#### The data
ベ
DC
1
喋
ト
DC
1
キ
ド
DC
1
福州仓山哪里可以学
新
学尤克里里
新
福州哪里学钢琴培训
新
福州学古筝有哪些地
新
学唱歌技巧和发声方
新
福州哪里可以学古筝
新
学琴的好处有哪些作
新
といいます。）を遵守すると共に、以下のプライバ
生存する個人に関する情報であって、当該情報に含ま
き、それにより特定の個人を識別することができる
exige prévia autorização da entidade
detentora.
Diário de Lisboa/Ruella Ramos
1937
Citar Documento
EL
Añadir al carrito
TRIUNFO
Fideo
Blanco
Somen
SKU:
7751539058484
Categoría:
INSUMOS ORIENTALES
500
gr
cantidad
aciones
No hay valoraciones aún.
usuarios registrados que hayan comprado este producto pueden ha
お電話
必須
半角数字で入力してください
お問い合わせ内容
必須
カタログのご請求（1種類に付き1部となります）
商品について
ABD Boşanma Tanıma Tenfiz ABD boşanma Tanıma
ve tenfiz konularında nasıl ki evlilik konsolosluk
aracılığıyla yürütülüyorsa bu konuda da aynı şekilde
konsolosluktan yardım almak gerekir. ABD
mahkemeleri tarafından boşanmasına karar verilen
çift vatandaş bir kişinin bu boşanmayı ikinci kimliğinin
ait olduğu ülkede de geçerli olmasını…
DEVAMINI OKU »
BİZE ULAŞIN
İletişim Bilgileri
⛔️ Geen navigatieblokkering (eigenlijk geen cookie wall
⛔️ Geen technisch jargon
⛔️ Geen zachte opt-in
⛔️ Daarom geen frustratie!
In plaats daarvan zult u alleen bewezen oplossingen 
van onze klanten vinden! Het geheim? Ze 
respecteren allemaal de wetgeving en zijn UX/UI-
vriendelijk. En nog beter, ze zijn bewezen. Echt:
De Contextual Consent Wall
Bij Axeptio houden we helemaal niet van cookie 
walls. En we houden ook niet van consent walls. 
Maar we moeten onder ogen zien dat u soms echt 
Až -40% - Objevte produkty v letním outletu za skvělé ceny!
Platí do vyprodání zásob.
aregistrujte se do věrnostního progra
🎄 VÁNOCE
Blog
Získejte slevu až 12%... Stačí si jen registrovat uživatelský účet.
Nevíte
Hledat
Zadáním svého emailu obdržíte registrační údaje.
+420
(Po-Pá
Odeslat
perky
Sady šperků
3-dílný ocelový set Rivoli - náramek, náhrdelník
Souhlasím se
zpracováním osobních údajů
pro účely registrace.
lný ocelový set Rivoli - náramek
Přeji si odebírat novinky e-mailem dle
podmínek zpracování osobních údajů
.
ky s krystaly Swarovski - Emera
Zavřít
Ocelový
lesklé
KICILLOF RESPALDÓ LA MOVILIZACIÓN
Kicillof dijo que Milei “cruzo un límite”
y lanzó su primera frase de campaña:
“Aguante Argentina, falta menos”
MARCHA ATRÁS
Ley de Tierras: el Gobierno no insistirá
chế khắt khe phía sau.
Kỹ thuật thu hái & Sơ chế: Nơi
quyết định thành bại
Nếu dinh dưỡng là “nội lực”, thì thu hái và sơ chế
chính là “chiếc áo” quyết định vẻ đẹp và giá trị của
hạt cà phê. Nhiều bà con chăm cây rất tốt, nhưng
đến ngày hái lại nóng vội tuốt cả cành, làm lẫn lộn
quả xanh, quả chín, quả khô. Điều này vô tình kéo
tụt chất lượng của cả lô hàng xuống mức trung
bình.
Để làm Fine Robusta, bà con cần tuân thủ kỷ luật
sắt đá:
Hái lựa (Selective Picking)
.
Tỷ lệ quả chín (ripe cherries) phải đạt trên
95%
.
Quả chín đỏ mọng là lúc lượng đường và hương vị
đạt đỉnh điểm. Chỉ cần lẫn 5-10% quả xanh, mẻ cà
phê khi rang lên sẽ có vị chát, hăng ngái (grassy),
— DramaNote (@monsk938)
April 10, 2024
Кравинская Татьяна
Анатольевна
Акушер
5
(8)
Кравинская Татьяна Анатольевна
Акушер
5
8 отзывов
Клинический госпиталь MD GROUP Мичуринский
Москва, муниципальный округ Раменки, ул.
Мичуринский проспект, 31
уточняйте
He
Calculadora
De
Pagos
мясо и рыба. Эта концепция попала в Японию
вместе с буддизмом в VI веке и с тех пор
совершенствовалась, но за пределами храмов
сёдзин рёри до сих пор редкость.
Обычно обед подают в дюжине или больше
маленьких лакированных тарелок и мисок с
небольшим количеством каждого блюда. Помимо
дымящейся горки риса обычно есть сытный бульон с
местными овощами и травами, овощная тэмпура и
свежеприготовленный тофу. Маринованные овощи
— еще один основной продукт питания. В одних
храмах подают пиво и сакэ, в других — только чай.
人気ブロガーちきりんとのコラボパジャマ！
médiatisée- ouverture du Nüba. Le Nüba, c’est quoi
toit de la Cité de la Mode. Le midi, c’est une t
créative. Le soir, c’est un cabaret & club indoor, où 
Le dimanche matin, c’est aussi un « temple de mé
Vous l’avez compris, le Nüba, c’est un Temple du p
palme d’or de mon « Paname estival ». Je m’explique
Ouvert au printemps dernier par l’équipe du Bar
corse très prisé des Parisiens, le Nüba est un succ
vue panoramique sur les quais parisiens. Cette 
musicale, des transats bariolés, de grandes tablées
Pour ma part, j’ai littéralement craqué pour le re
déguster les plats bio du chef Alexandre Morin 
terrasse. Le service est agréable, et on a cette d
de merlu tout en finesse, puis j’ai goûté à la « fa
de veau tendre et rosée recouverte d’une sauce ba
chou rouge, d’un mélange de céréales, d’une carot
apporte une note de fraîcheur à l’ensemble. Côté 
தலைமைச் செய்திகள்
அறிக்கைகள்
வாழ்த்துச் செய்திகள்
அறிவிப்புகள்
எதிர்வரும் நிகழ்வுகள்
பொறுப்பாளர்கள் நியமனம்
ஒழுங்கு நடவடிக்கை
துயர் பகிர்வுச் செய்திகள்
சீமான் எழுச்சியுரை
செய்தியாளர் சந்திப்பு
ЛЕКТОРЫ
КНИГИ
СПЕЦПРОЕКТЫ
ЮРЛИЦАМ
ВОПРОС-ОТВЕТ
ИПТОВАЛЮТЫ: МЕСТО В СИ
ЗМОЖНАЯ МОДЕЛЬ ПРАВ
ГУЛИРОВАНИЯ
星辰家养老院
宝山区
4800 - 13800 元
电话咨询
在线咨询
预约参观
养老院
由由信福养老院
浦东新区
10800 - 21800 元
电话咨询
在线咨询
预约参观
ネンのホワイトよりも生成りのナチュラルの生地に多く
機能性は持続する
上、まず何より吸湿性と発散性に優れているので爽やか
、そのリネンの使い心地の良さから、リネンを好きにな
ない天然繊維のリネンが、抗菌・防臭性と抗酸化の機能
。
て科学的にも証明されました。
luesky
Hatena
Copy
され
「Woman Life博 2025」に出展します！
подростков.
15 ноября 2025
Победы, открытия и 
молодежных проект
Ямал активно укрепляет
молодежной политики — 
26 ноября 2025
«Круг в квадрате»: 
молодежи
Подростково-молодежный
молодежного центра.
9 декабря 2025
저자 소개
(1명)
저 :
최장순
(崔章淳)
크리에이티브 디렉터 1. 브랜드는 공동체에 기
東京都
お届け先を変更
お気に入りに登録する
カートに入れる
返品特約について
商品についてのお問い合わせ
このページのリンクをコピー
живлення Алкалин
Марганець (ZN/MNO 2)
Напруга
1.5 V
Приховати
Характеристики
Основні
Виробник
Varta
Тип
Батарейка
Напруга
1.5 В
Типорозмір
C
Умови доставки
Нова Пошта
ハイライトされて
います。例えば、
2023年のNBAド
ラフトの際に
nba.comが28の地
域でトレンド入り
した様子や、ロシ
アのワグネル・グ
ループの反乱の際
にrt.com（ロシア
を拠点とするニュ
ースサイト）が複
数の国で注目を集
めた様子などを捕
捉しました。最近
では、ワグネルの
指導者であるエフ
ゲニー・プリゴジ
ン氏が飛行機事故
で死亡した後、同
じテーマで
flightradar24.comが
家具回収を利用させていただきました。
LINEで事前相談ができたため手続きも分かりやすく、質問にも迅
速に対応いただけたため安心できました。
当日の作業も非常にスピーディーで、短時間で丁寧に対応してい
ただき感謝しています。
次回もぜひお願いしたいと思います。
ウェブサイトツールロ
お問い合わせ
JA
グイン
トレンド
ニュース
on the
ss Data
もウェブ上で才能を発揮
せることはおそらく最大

#### Task goal
Here the output must be the lines above from the line with "вместе с буддизмом в VI веке и с тех пор" to the line with "Vous l’avez compris, le", both included, duplicated word for word and nothing else.

#### Your response
вместе с буддизмом в VI веке и с тех пор
совершенствовалась, но за пределами храмов
сёдзин рёри до сих пор редкость.
Обычно обед подают в дюжине или больше
маленьких лакированных тарелок и мисок с
небольшим количеством каждого блюда. Помимо
дымящейся горки риса обычно есть сытный бульон с
местными овощами и травами, овощная тэмпура и
свежеприготовленный тофу. Маринованные овощи
— еще один основной продукт питания. В одних
храмах подают пиво и сакэ, в других — только чай.
人気ブロガーちきりんとのコラボパジャマ！
médiatisée- ouverture du Nüba. Le Nüba, c’est quoi
toit de la Cité de la Mode. Le midi, c’est une t
créative. Le soir, c’est un cabaret & club indoor, où 
Le dimanche matin, c’est aussi un « temple de mé
Vous l’avez compris, le Nüba, c’est un Temple du p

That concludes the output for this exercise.